Problem requirements:
From the first line to the last, give the material again exactly, without the images.

Input data:
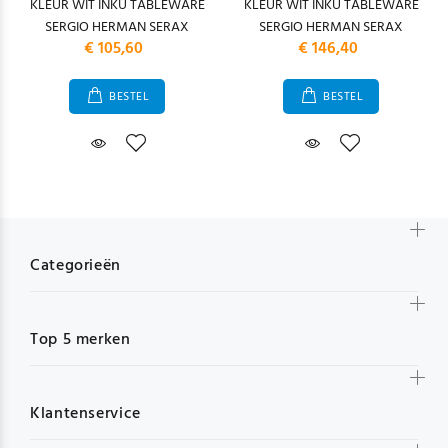
KLEUR WIT INKU TABLEWARE
KLEUR WIT INKU TABLEWARE
SERGIO HERMAN SERAX
SERGIO HERMAN SERAX
€ 105,60
€ 146,40
BESTEL
BESTEL
Categorieën
Top 5 merken
Klantenservice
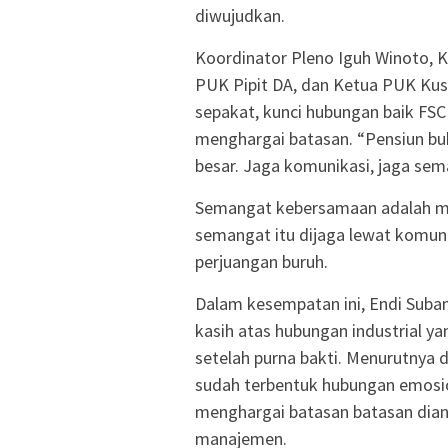
diwujudkan.
Koordinator Pleno Iguh Winoto, K
PUK Pipit DA, dan Ketua PUK Kus
sepakat, kunci hubungan baik FSC
menghargai batasan. “Pensiun buka
besar. Jaga komunikasi, jaga sem
Semangat kebersamaan adalah mod
semangat itu dijaga lewat komunik
perjuangan buruh.
Dalam kesempatan ini, Endi Suba
kasih atas hubungan industrial ya
setelah purna bakti. Menurutnya 
sudah terbentuk hubungan emosion
menghargai batasan batasan diant
manajemen.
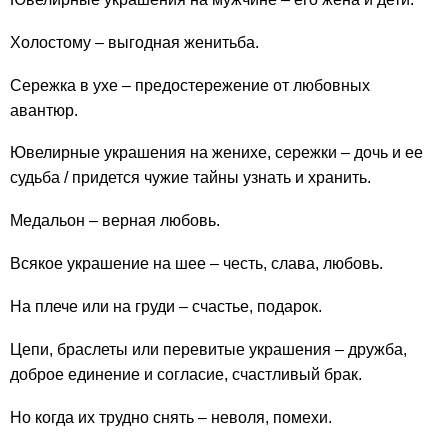
Холостому – выгодная женитьба.
Сережка в ухе – предостережение от любовных
авантюр.
Ювелирные украшения на женихе, сережки – дочь и ее
судьба / придется чужие тайны узнать и хранить.
Медальон – верная любовь.
Всякое украшение на шее – честь, слава, любовь.
На плече или на груди – счастье, подарок.
Цепи, браслеты или перевитые украшения – дружба,
доброе единение и согласие, счастливый брак.
Но когда их трудно снять – неволя, помехи.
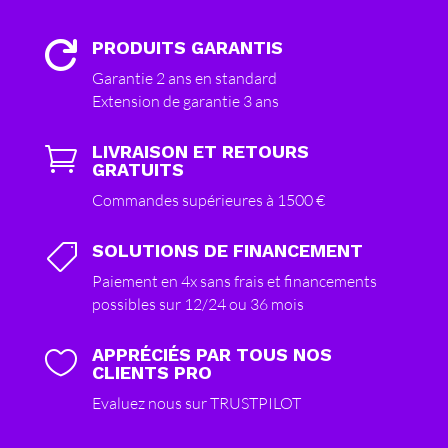
PRODUITS GARANTIS

Garantie 2 ans en standard
Extension de garantie 3 ans
LIVRAISON ET RETOURS

GRATUITS
Commandes supérieures à 1500 €
SOLUTIONS DE FINANCEMENT

Paiement en 4x sans frais et financements
possibles sur 12/24 ou 36 mois
APPRÉCIÉS PAR TOUS NOS

CLIENTS PRO
Evaluez nous sur TRUSTPILOT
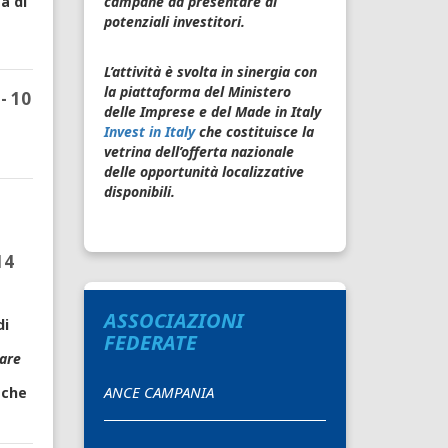
a di
campane da presentare ai
potenziali investitori.
L’attività è svolta in sinergia con
la piattaforma del Ministero
- 10
delle Imprese e del Made in Italy
Invest in Italy
che costituisce la
vetrina dell’offerta nazionale
delle opportunità localizzative
disponibili.
14
ASSOCIAZIONI
di
FEDERATE
lare
ANCE CAMPANIA
 che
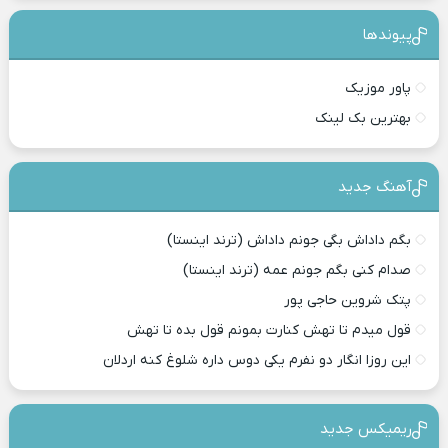
پیوندها
پاور موزیک
بهترین بک لینک
آهنگ جدید
بگم داداش بگی جونم داداش (ترند اینستا)
صدام کنی بگم جونم عمه (ترند اینستا)
پتک شروین حاجی پور
قول میدم تا تهش کنارت بمونم قول بده تا تهش
این روزا انگار دو نفرم یکی دوس داره شلوغ کنه اردلان
ریمیکس جدید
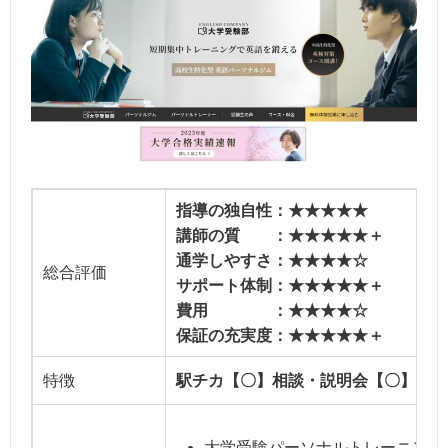
指導の独自性：★★★★★
講師の質 ：★★★★★＋
通学しやすさ：★★★★☆
総合評価
サポート体制：★★★★★＋
費用 ：★★★★☆
保証の充実度：★★★★★＋
特徴
駅チカ【〇】相談・説明会【〇】授業
大学受験パーソナルトレーニングコー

Result for this exercise:
KLEUR WIT INKU TABLEWARE
KLEUR WIT INKU TABLEWARE
SERGIO HERMAN SERAX
SERGIO HERMAN SERAX
€ 105,60
€ 146,40
BESTEL
BESTEL
Categorieën
Top 5 merken
Klantenservice
diwujudkan.
Koordinator Pleno Iguh Winoto, K
PUK Pipit DA, dan Ketua PUK Kus
sepakat, kunci hubungan baik FSC
menghargai batasan. “Pensiun buka
besar. Jaga komunikasi, jaga sem
Semangat kebersamaan adalah mod
semangat itu dijaga lewat komunik
perjuangan buruh.
Dalam kesempatan ini, Endi Suba
kasih atas hubungan industrial ya
setelah purna bakti. Menurutnya 
sudah terbentuk hubungan emosion
menghargai batasan batasan diant
manajemen.
Холостому – выгодная женитьба.
Сережка в ухе – предостережение от любовных
авантюр.
Ювелирные украшения на женихе, сережки – дочь и ее
судьба / придется чужие тайны узнать и хранить.
Медальон – верная любовь.
Всякое украшение на шее – честь, слава, любовь.
На плече или на груди – счастье, подарок.
Цепи, браслеты или перевитые украшения – дружба,
доброе единение и согласие, счастливый брак.
Но когда их трудно снять – неволя, помехи.
PRODUITS GARANTIS

Garantie 2 ans en standard
Extension de garantie 3 ans
LIVRAISON ET RETOURS

GRATUITS
Commandes supérieures à 1500 €
SOLUTIONS DE FINANCEMENT

Paiement en 4x sans frais et financements
possibles sur 12/24 ou 36 mois
APPRÉCIÉS PAR TOUS NOS

CLIENTS PRO
Evaluez nous sur TRUSTPILOT
a di
campane da presentare ai
potenziali investitori.
L’attività è svolta in sinergia con
la piattaforma del Ministero
- 10
delle Imprese e del Made in Italy
Invest in Italy
che costituisce la
vetrina dell’offerta nazionale
delle opportunità localizzative
disponibili.
14
ASSOCIAZIONI
di
FEDERATE
lare
ANCE CAMPANIA
 che
پیوندها
پاور موزیک
بهترین بک لینک
آهنگ جدید
بگم داداش بگی جونم داداش (ترند اینستا)
صدام کنی بگم جونم عمه (ترند اینستا)
پتک شروین حاجی پور
قول میدم تا تهش کنارت بمونم قول بده تا تهش
این روزا انگار دو نفرم یکی دوس داره شلوغ کنه اردلان
ریمیکس جدید
指導の独自性：★★★★★
講師の質 ：★★★★★＋
通学しやすさ：★★★★☆
総合評価
サポート体制：★★★★★＋
費用 ：★★★★☆
保証の充実度：★★★★★＋
特徴
駅チカ【〇】相談・説明会【〇】授業
大学受験パーソナルトレーニングコー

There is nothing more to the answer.